Text to Speech (TTS) technology is able to convert text information
into voice information. U.S. Pat. No. 5,970,459 provides a method
for converting movie subtitles into local voices with TTS
technology. The method analyzes the original voice data and the
shape of the lips of the original speaker, converts text
information into voice information with the TTS technology, then
synchronizes the voice information according to the motion of the
shape of lip, thereby establishing a dubbed effect in the movie.

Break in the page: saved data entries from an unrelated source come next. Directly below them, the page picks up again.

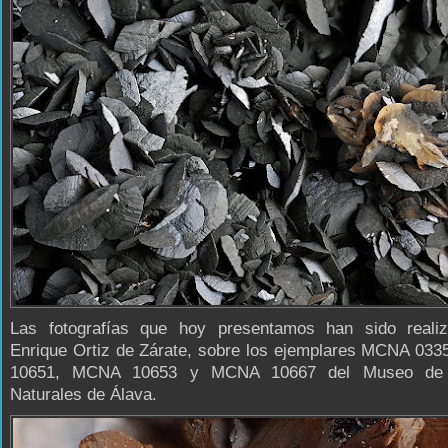
Las fotografías que hoy presentamos han sido reali
Enrique Ortiz de Zárate, sobre los ejemplares MCNA 03
10651, MCNA 10653 y MCNA 10667 del Museo de 
Naturales de Álava.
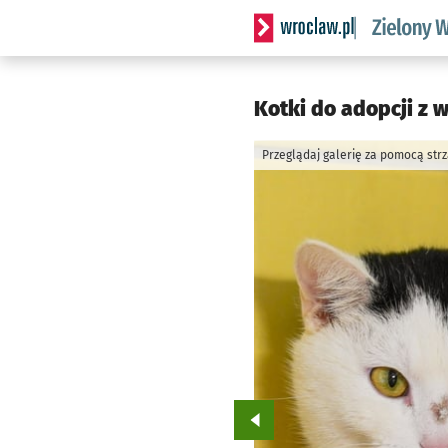
Serwis informacyjny wrocl
Kotki do adopcji z 
Przeglądaj galerię za pomocą str
Przejdź do poprzedniego zd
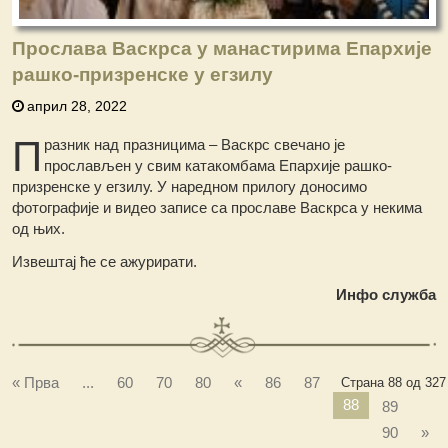
Прослава Васкрса у манастирима Епархије
рашко-призренске у егзилу
април 28, 2022
П
разник над празницима – Васкрс свечано је
прослављен у свим катакомбама Епархије рашко-
призренске у егзилу. У наредном прилогу доносимо
фотографије и видео записе са прославе Васкрса у некима
од њих.
Извештај ће се ажурирати.
Инфо служба
« Прва
...
60
70
80
«
86
87
Страна 88 од 327
88
89
90
»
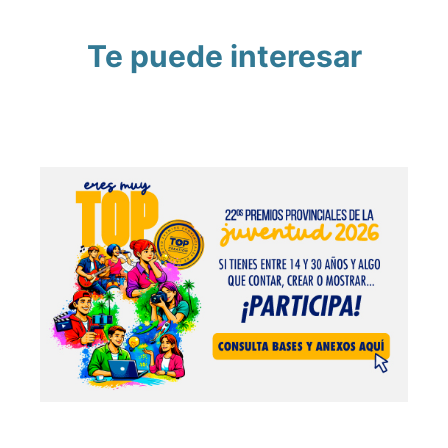
Te puede interesar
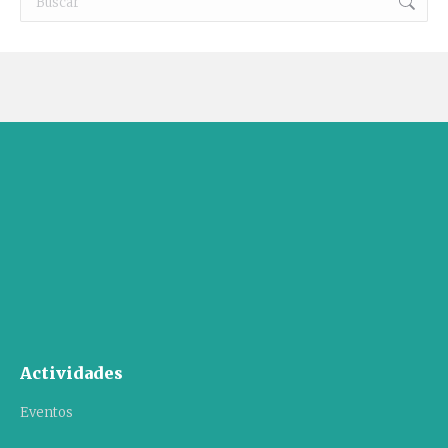
Actividades
Eventos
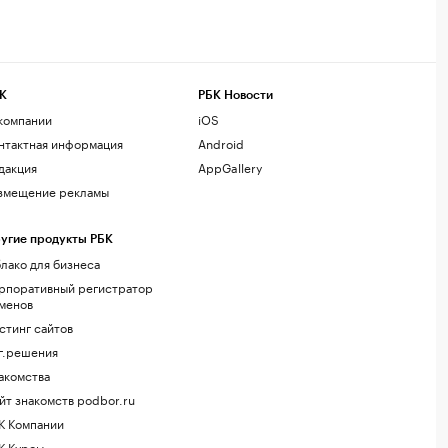
К
РБК Новости
компании
iOS
нтактная информация
Android
дакция
AppGallery
змещение рекламы
угие продукты РБК
лако для бизнеса
рпоративный регистратор
менов
стинг сайтов
г.решения
акомства
йт знакомств podbor.ru
К Компании
К Курсы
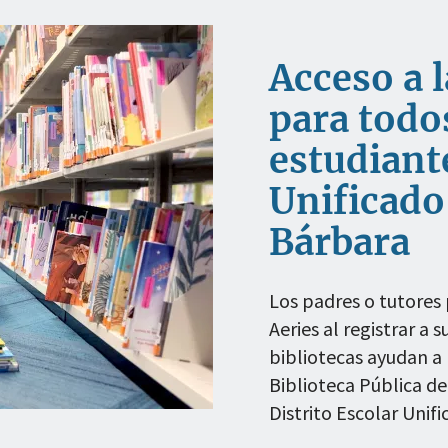
Acceso a l
para todo
estudiante
Unificado
Bárbara
Los padres o tutores 
Aeries al registrar a 
bibliotecas ayudan a l
Biblioteca Pública de
Distrito Escolar Unific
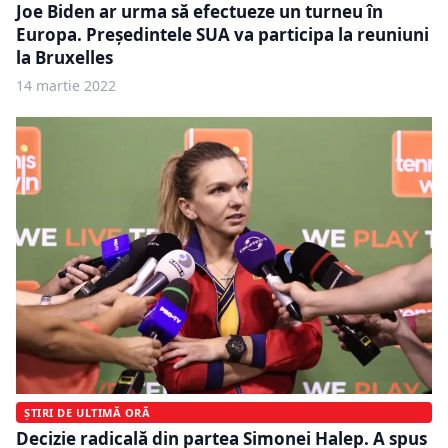
Joe Biden ar urma să efectueze un turneu în
Europa. Președintele SUA va participa la reuniuni
la Bruxelles
14 martie 2022
ȘTIRI DE ULTIMĂ ORĂ
Decizie radicală din partea Simonei Halep. A spus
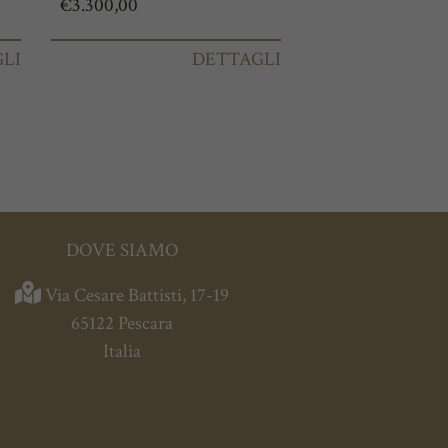
€
3.300,00
LI
DETTAGLI
DOVE SIAMO
Via Cesare Battisti, 17-19
65122 Pescara
Italia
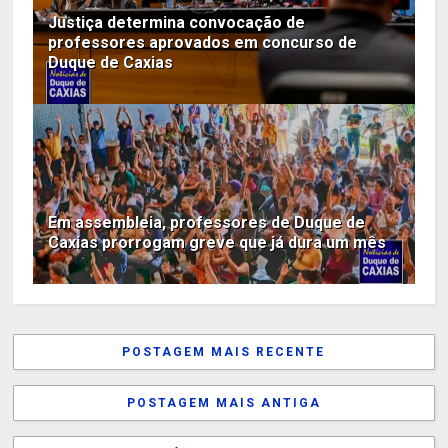
Justiça determina convocação de
professores aprovados em concurso de
Duque de Caxias
Em assembleia, professores de Duque de
Caxias prorrogam greve que já dura um mês
POSTAGEM MAIS RECENTE
POSTAGEM MAIS ANTIGA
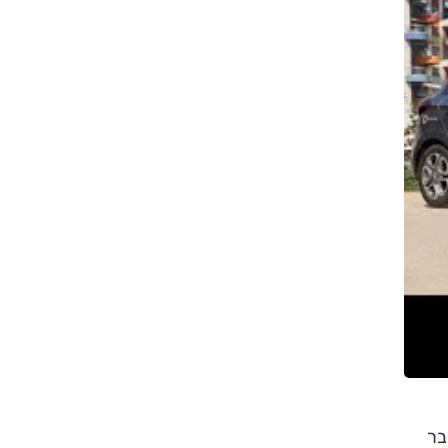
צילום: עמית אגרונוב
צילום: עמית אגרונוב
בר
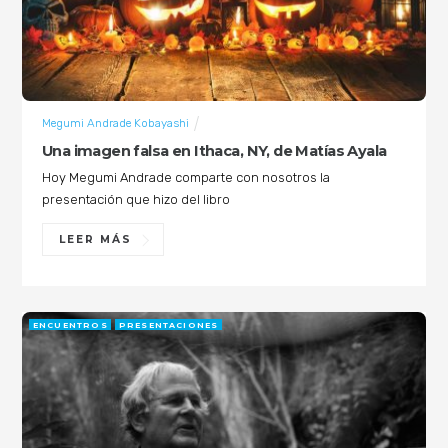
Megumi Andrade Kobayashi
Una imagen falsa en Ithaca, NY, de Matías Ayala
Hoy Megumi Andrade comparte con nosotros la
presentación que hizo del libro
LEER MÁS
ENCUENTROS
PRESENTACIONES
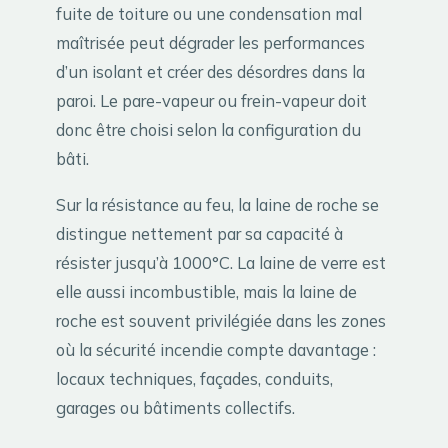
fuite de toiture ou une condensation mal
maîtrisée peut dégrader les performances
d’un isolant et créer des désordres dans la
paroi. Le pare-vapeur ou frein-vapeur doit
donc être choisi selon la configuration du
bâti.
Sur la résistance au feu, la laine de roche se
distingue nettement par sa capacité à
résister jusqu’à 1000°C. La laine de verre est
elle aussi incombustible, mais la laine de
roche est souvent privilégiée dans les zones
où la sécurité incendie compte davantage :
locaux techniques, façades, conduits,
garages ou bâtiments collectifs.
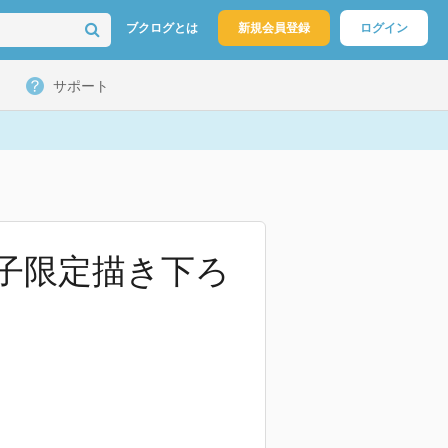
ブクログとは
新規会員登録
ログイン
サポート
子限定描き下ろ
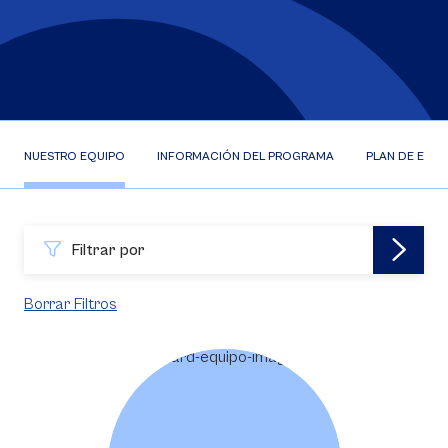
NUESTRO EQUIPO
INFORMACIÓN DEL PROGRAMA
PLAN DE ESTU
Filtrar por
Borrar Filtros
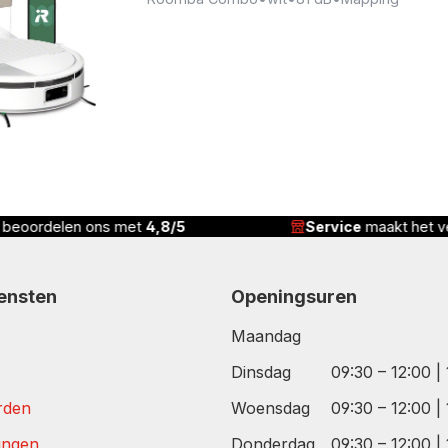
n beoordelen ons met
4,8/5
Service
maakt het ve
iensten
Openingsuren
Maandag
Dinsdag
09:30 – 12:00 |
rden
Woensdag
09:30 – 12:00 |
tingen
Donderdag
09:30 – 12:00 |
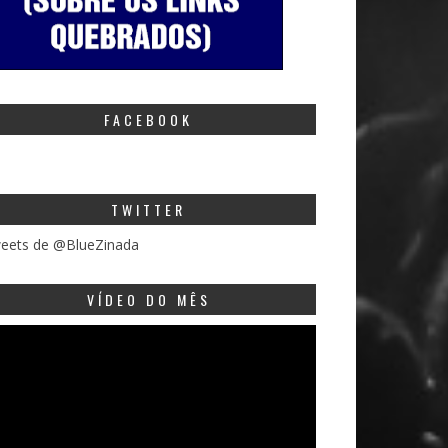
FACEBOOK
TWITTER
eets de @BlueZinada
VÍDEO DO MÊS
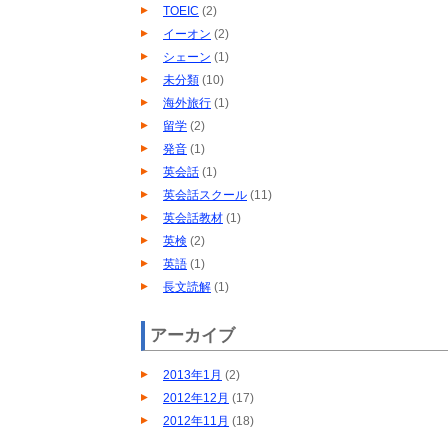
TOEIC
(2)
イーオン
(2)
シェーン
(1)
未分類
(10)
海外旅行
(1)
留学
(2)
発音
(1)
英会話
(1)
英会話スクール
(11)
英会話教材
(1)
英検
(2)
英語
(1)
長文読解
(1)
アーカイブ
2013年1月
(2)
2012年12月
(17)
2012年11月
(18)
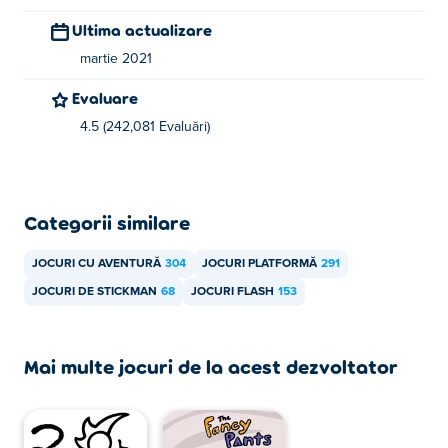
Ultima actualizare
martie 2021
Evaluare
4.5 (242,081 Evaluări)
Categorii similare
JOCURI CU AVENTURĂ
304
JOCURI PLATFORMĂ
291
JOCURI DE STICKMAN
68
JOCURI FLASH
153
Mai multe jocuri de la acest dezvoltator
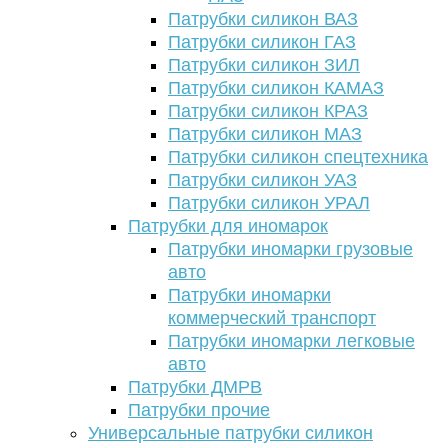
Патрубки силикон ВАЗ
Патрубки силикон ГАЗ
Патрубки силикон ЗИЛ
Патрубки силикон КАМАЗ
Патрубки силикон КРАЗ
Патрубки силикон МАЗ
Патрубки силикон спецтехника
Патрубки силикон УАЗ
Патрубки силикон УРАЛ
Патрубки для иномарок
Патрубки иномарки грузовые
авто
Патрубки иномарки
коммерческий транспорт
Патрубки иномарки легковые
авто
Патрубки ДМРВ
Патрубки прочие
Универсальные патрубки силикон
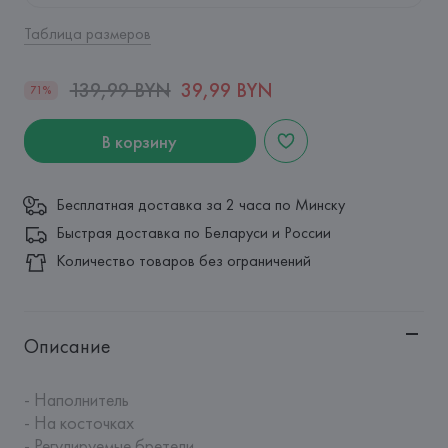
Таблица размеров
139,99 BYN
39,99 BYN
71%
В корзину
Бесплатная доставка за 2 часа по Минску
Быстрая доставка по Беларуси и России
Количество товаров без ограничений
Описание
- Наполнитель

- На косточках

- Регулируемые бретели
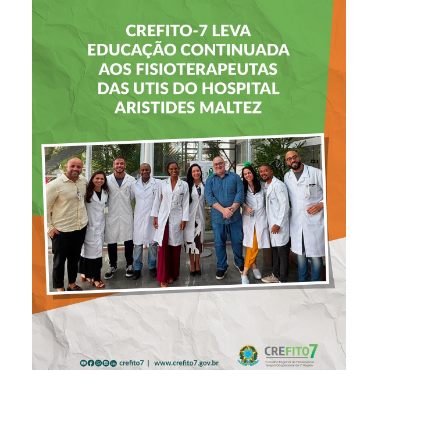
CREFITO-7 LEVA
EDUCAÇÃO
CONTINUADA AOS
FISIOTERAPEUTAS
DAS UTIs DO
HOSPITAL
ARISTIDES
MALTEZ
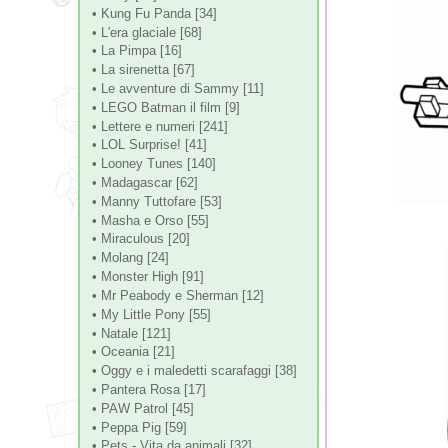
• Kung Fu Panda [34]
• L'era glaciale [68]
• La Pimpa [16]
• La sirenetta [67]
• Le avventure di Sammy [11]
• LEGO Batman il film [9]
• Lettere e numeri [241]
• LOL Surprise! [41]
• Looney Tunes [140]
• Madagascar [62]
• Manny Tuttofare [53]
• Masha e Orso [55]
• Miraculous [20]
• Molang [24]
• Monster High [91]
• Mr Peabody e Sherman [12]
• My Little Pony [55]
• Natale [121]
• Oceania [21]
• Oggy e i maledetti scarafaggi [38]
• Pantera Rosa [17]
• PAW Patrol [45]
• Peppa Pig [59]
• Pets - Vita da animali [32]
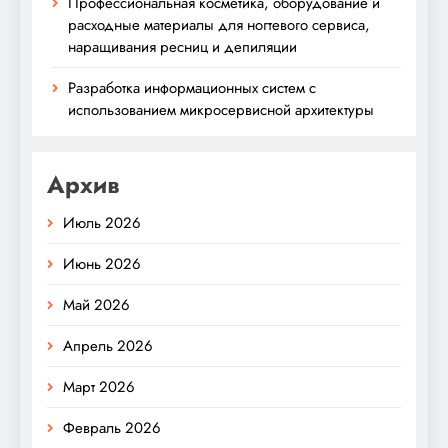
Профессиональная косметика, оборудование и
расходные материалы для ногтевого сервиса,
наращивания ресниц и депиляции
Разработка информационных систем с
использованием микросервисной архитектуры
Архив
Июль 2026
Июнь 2026
Май 2026
Апрель 2026
Март 2026
Февраль 2026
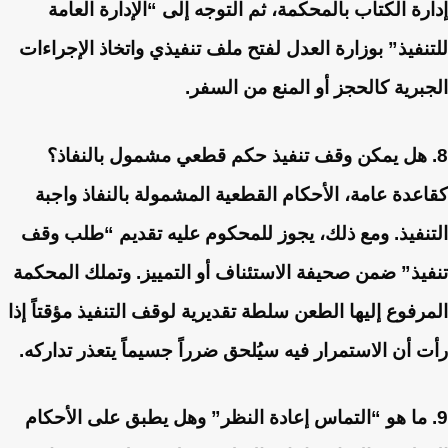
إدارة الكتاب بالمحكمة، ثم التوجه إلى “الإدارة العامة
للتنفيذ” بوزارة العدل لفتح ملف تنفيذي واتخاذ الإجراءات
الجبرية كالحجز أو المنع من السفر.
8. هل يمكن وقف تنفيذ حكم قطعي مشمول بالنفاذ؟
كقاعدة عامة، الأحكام القطعية المشمولة بالنفاذ واجبة
التنفيذ. ومع ذلك، يجوز للمحكوم عليه تقديم “طلب وقف
تنفيذ” ضمن صحيفة الاستئناف أو التمييز. وتملك المحكمة
المرفوع إليها الطعن سلطة تقديرية لوقف التنفيذ مؤقتاً إذا
رأت أن الاستمرار فيه سيُلحق ضرراً جسيماً يتعذر تداركه.
9. ما هو “التماس إعادة النظر” وهل يطبق على الأحكام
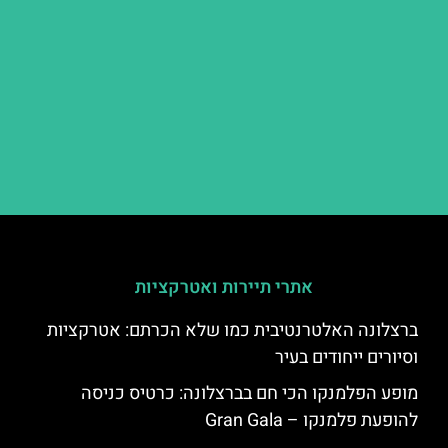
אתרי תיירות ואטרקציות
ברצלונה האלטרנטיבית כמו שלא הכרתם: אטרקציות
וסיורים ייחודים בעיר
מופע הפלמנקו הכי חם בברצלונה: כרטיס כניסה
להופעת פלמנקו – Gran Gala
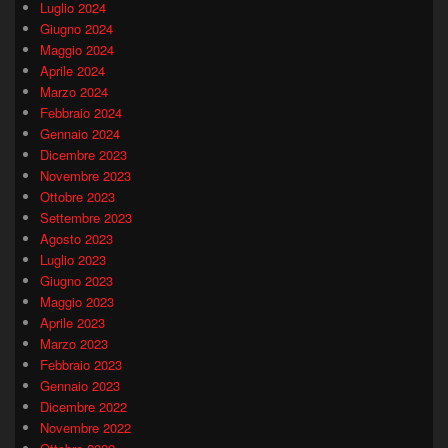
Luglio 2024
Giugno 2024
Maggio 2024
Aprile 2024
Marzo 2024
Febbraio 2024
Gennaio 2024
Dicembre 2023
Novembre 2023
Ottobre 2023
Settembre 2023
Agosto 2023
Luglio 2023
Giugno 2023
Maggio 2023
Aprile 2023
Marzo 2023
Febbraio 2023
Gennaio 2023
Dicembre 2022
Novembre 2022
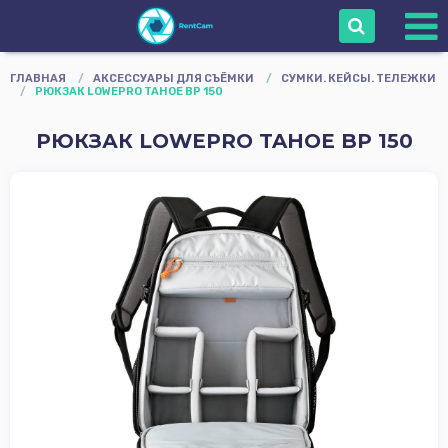
Войти
ГЛАВНАЯ
/
АКСЕССУАРЫ ДЛЯ СЪЁМКИ
/
СУМКИ. КЕЙСЫ. ТЕЛЕЖКИ
/
РЮКЗАК LOWEPRO TAHOE BP 150
Сопровождение
РЮКЗАК LOWEPRO TAHOE BP 150
Камеры
Объективы
Оборудование
оператора
Мониторы
Звуковое
Оборудование
Осветительное
Оборудование
Штативы Стойки
Grip
Карты памяти и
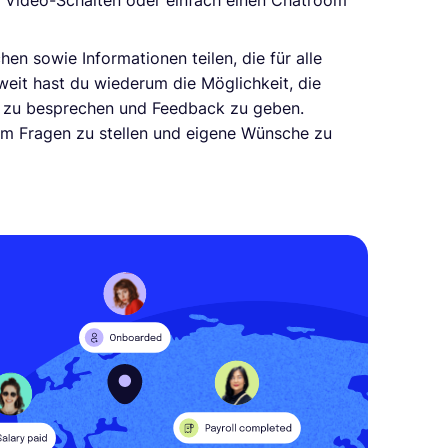
, Video-Schalten oder einfach einen Chatroom
n sowie Informationen teilen, die für alle
zweit hast du wiederum die Möglichkeit, die
ds zu besprechen und Feedback zu geben.
um Fragen zu stellen und eigene Wünsche zu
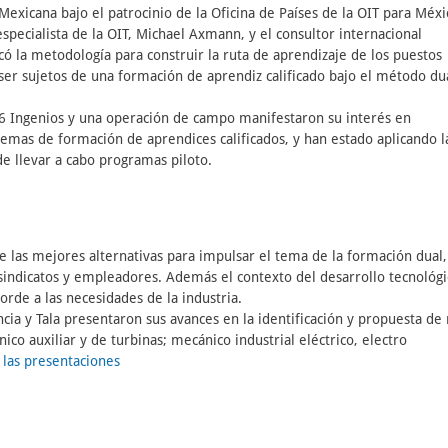
a Mexicana
bajo el patrocinio de la Oficina de Países de la OIT para Méxi
especialista de la OIT, Michael Axmann, y el consultor internacional
icó la metodología para construir la ruta de aprendizaje de los puestos
 ser sujetos de una formación de aprendiz calificado bajo el método du
 6 Ingenios y una operación de campo manifestaron su interés en
stemas de formación de aprendices calificados, y han estado aplicando l
de llevar a cabo programas piloto.
e las mejores alternativas para impulsar el tema de la formación dual,
e sindicatos y empleadores. Además el contexto del desarrollo tecnológ
orde a las necesidades de la industria.
ncia y Tala presentaron sus avances en la identificación y propuesta de 
ico auxiliar y de turbinas; mecánico industrial eléctrico, electro
 las presentaciones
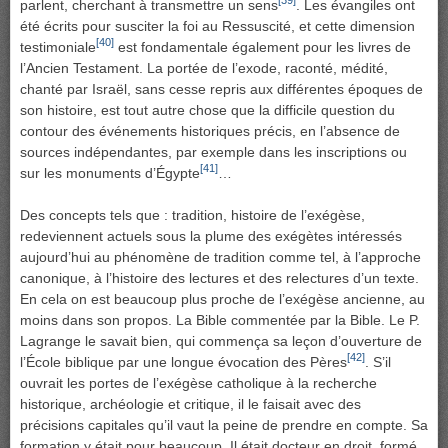
[39]
parlent, cherchant à transmettre un sens
. Les évangiles ont
été écrits pour susciter la foi au Ressuscité, et cette dimension
[40]
testimoniale
est fondamentale également pour les livres de
l’Ancien Testament. La portée de l’exode, raconté, médité,
chanté par Israël, sans cesse repris aux différentes époques de
son histoire, est tout autre chose que la difficile question du
contour des événements historiques précis, en l’absence de
sources indépendantes, par exemple dans les inscriptions ou
[41]
sur les monuments d’Égypte
…
Des concepts tels que : tradition, histoire de l’exégèse,
redeviennent actuels sous la plume des exégètes intéressés
aujourd’hui au phénomène de tradition comme tel, à l’approche
canonique, à l’histoire des lectures et des relectures d’un texte.
En cela on est beaucoup plus proche de l’exégèse ancienne, au
moins dans son propos. La Bible commentée par la Bible. Le P.
Lagrange le savait bien, qui commença sa leçon d’ouverture de
[42]
l’École biblique par une longue évocation des Pères
. S’il
ouvrait les portes de l’exégèse catholique à la recherche
historique, archéologie et critique, il le faisait avec des
précisions capitales qu’il vaut la peine de prendre en compte. Sa
formation y était pour beaucoup. Il était docteur en droit, formé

Such a scheme, however, does not make use of voice morphing
technology to make the synthesized voices similar to the role
players' original voices, so that the resulting dubbed effect
differs greatly from the acoustic features of the original
voice.
The voice morphing technology can convert the voice of an original
speaker into that of a target speaker. In prior art, the frequency
warping method is often used for converting the sound frequency
spectrum of an original speaker into that of a target speaker, such
that the corresponding voice data can be produced according to the
acoustic features of the target speaker including speaking speed
and tone. The frequency warping technology is a method for
compensating for the difference between the sound frequency
spectrums of different speakers, which is widely applied to the
field of speech recognition and voice conversion. In light of the
frequency warping technology, given a frequency spectrum section of
a voice, the method generates a new frequency spectrum section by
applying a frequency warping function, making the voice of one
speaker sound like that of another speaker.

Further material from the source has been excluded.